The insurance industry employs many agents (for example, brokers, coverholders, underwriting agents) and inevitably there have been occasions when an agent has been in receipt of a secret commission (or bribe) in breach of the agent’s duties to its principal.
In the recent case of FHR v Mankouris  EWCA civ 17, the English Court of Appeal has again considered the question of whether the wronged principal has a proprietary right to trace the proceeds of the secret commission or is limited to an action for an account. The difference is important, and the tracing remedy more valuable, if the agent is insolvent or the secret commission has been used to invest in assets with a higher value. The Court openly invited the Supreme Court (or Parliament) to clarify the law in this area, but held that if it could be shown that the agent had obtained a benefit by taking advantage of an opportunity that was properly that of the principal, then the benefit was held on constructive trust for the principal, and was accordingly subject to a tracing remedy.

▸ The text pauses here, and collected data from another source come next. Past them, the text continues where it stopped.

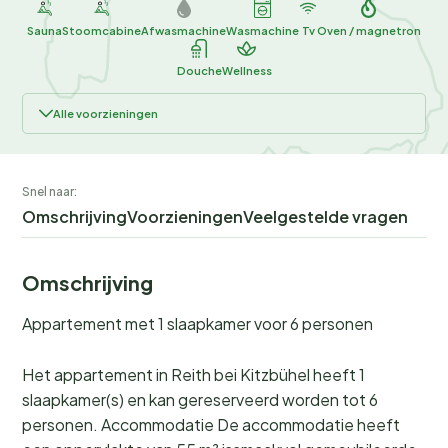
Sauna
Stoomcabine
Afwasmachine
Wasmachine
Tv
Oven / magnetron
Douche
Wellness
Alle voorzieningen
Snel naar:
Omschrijving
Voorzieningen
Veelgestelde vragen
Omschrijving
Appartement met 1 slaapkamer voor 6 personen
Het appartement in Reith bei Kitzbühel heeft 1
slaapkamer(s) en kan gereserveerd worden tot 6
personen. Accommodatie De accommodatie heeft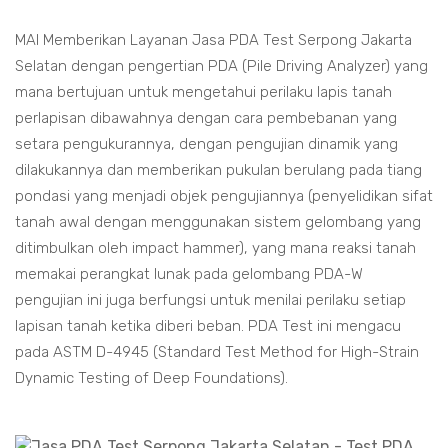
MAI Memberikan Layanan Jasa PDA Test Serpong Jakarta
Selatan dengan pengertian PDA (Pile Driving Analyzer) yang
mana bertujuan untuk mengetahui perilaku lapis tanah
perlapisan dibawahnya dengan cara pembebanan yang
setara pengukurannya, dengan pengujian dinamik yang
dilakukannya dan memberikan pukulan berulang pada tiang
pondasi yang menjadi objek pengujiannya (penyelidikan sifat
tanah awal dengan menggunakan sistem gelombang yang
ditimbulkan oleh impact hammer), yang mana reaksi tanah
memakai perangkat lunak pada gelombang PDA-W
pengujian ini juga berfungsi untuk menilai perilaku setiap
lapisan tanah ketika diberi beban. PDA Test ini mengacu
pada ASTM D-4945 (Standard Test Method for High-Strain
Dynamic Testing of Deep Foundations).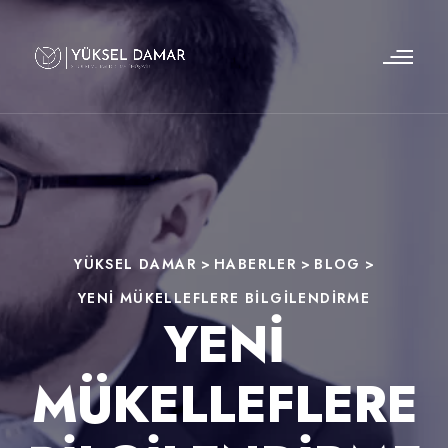
YÜKSEL DAMAR
>
HABERLER
>
BLOG
>
YENI MÜKELLEFLERE BILGILENDIRME
YENI
MÜKELLEFLERE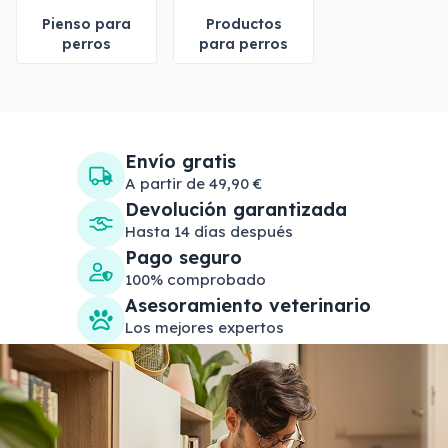
Pienso para
Productos
perros
para perros
Envío gratis
A partir de 49,90 €
Devolución garantizada
Hasta 14 días después
Pago seguro
100% comprobado
Asesoramiento veterinario
Los mejores expertos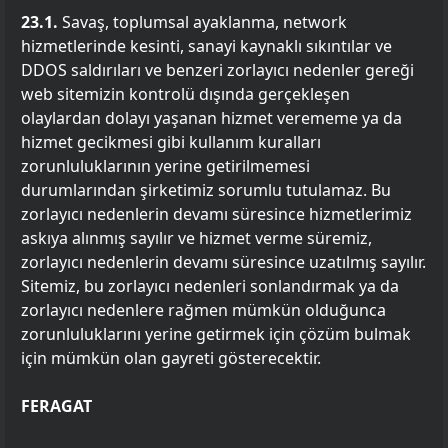
23.1.
Savaş, toplumsal ayaklanma, network
hizmetlerinde kesinti, sanayi kaynaklı sıkıntılar ve
DDOS saldırıları ve benzeri zorlayıcı nedenler gereği
web sitemizin kontrolü dışında gerçekleşen
olaylardan dolayı yaşanan hizmet verememe ya da
hizmet gecikmesi gibi kullanım kuralları
zorunluluklarının yerine getirilmemesi
durumlarından şirketimiz sorumlu tutulamaz. Bu
zorlayıcı nedenlerin devamı süresince hizmetlerimiz
askıya alınmış sayılır ve hizmet verme süremiz,
zorlayıcı nedenlerin devamı süresince uzatılmış sayılır.
Sitemiz, bu zorlayıcı nedenleri sonlandırmak ya da
zorlayıcı nedenlere rağmen mümkün olduğunca
zorunluluklarını yerine getirmek için çözüm bulmak
için mümkün olan gayreti gösterecektir.
FERAGAT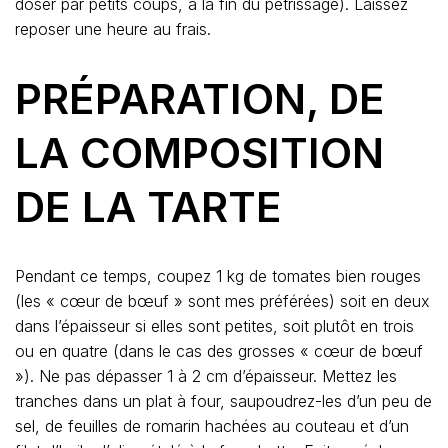
doser par petits coups, à la fin du pétrissage). Laissez
reposer une heure au frais.
PRÉPARATION, DE
LA COMPOSITION
DE LA TARTE
Pendant ce temps, coupez 1 kg de tomates bien rouges
(les « cœur de bœuf » sont mes préférées) soit en deux
dans l’épaisseur si elles sont petites, soit plutôt en trois
ou en quatre (dans le cas des grosses « cœur de bœuf
»). Ne pas dépasser 1 à 2 cm d’épaisseur. Mettez les
tranches dans un plat à four, saupoudrez-les d’un peu de
sel, de feuilles de romarin hachées au couteau et d’un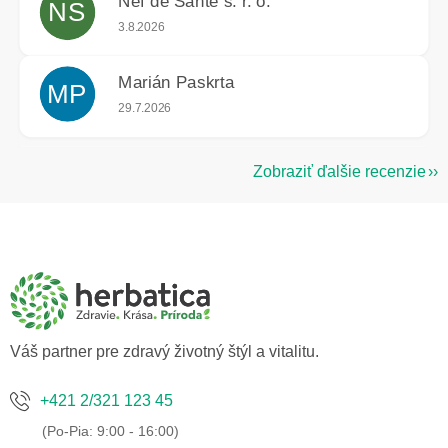
Nef de Santé s. r. o.
NS
Hodnotenie obchodu je 5 z 5 hviezdičiek.
3.8.2026
Marián Paskrta
MP
Hodnotenie obchodu je 5 z 5 hviezdičiek.
29.7.2026
Zobraziť ďalšie recenzie
Z
á
p
ä
t
i
e
Váš partner pre zdravý životný štýl a vitalitu.
+421 2/321 123 45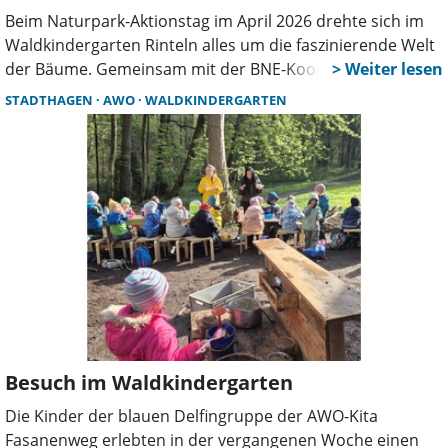
Beim Naturpark-Aktionstag im April 2026 drehte sich im
Waldkindergarten Rinteln alles um die faszinierende Welt
der Bäume. Gemeinsam mit der BNE-Koordinatorin des
Naturparks Weserbergland erlebten die „Waldzwerge“
STADTHAGEN
AWO
WALDKINDERGARTEN
einen erlebnisreichen Vormittag.
Besuch im Waldkindergarten
Die Kinder der blauen Delfingruppe der AWO-Kita
Fasanenweg erlebten in der vergangenen Woche einen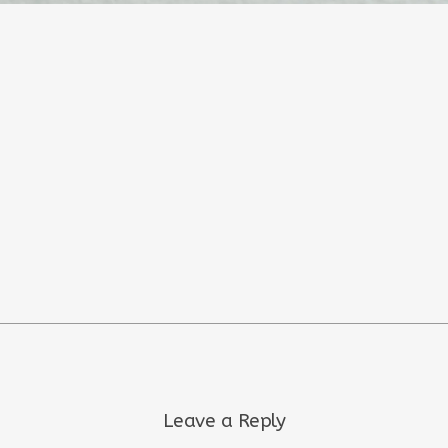
Leave a Reply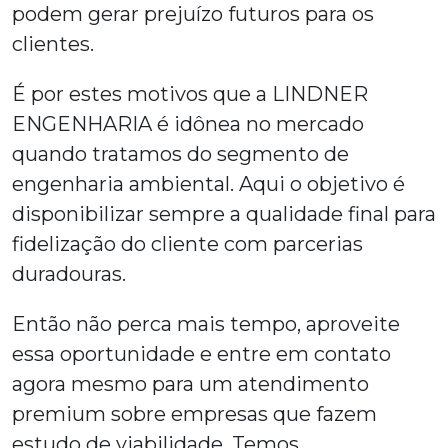
podem gerar prejuízo futuros para os
clientes.
É por estes motivos que a LINDNER
ENGENHARIA é idônea no mercado
quando tratamos do segmento de
engenharia ambiental. Aqui o objetivo é
disponibilizar sempre a qualidade final para
fidelização do cliente com parcerias
duradouras.
Então não perca mais tempo, aproveite
essa oportunidade e entre em contato
agora mesmo para um atendimento
premium sobre
empresas que fazem
estudo de viabilidade
. Temos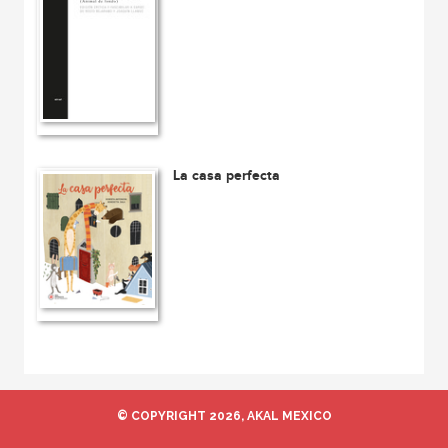
La casa perfecta
© COPYRIGHT 2026, AKAL MEXICO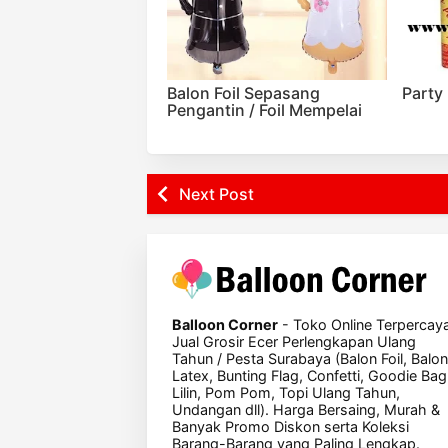
Balon Foil Sepasang
Party
Pengantin / Foil Mempelai
Next Post
Balloon Corner
- Toko Online Terpercay
Jual Grosir Ecer Perlengkapan Ulang
Tahun / Pesta Surabaya (Balon Foil, Balon
Latex, Bunting Flag, Confetti, Goodie Bag
Lilin, Pom Pom, Topi Ulang Tahun,
Undangan dll). Harga Bersaing, Murah &
Banyak Promo Diskon serta Koleksi
Barang-Barang yang Paling Lengkap.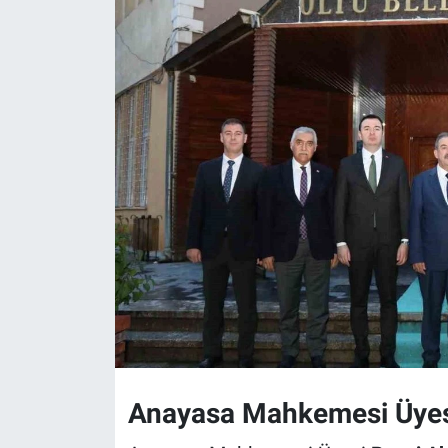
Anayasa Mahkemesi Üyesi'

On the facts in FHR v Mankouris, this meant that the buyers of a hotel were entitled to trace into a secret commission paid to its agent by the vendor since if the buyers had been aware of the commission, they would have had an opportunity to negotiate a lower price for the hotel. By analogy, a policyholder could trace into a secret commission paid to its broker by an insurer if it could be shown that the policyholder would have negotiated a lower premium if the commission had been disclosed.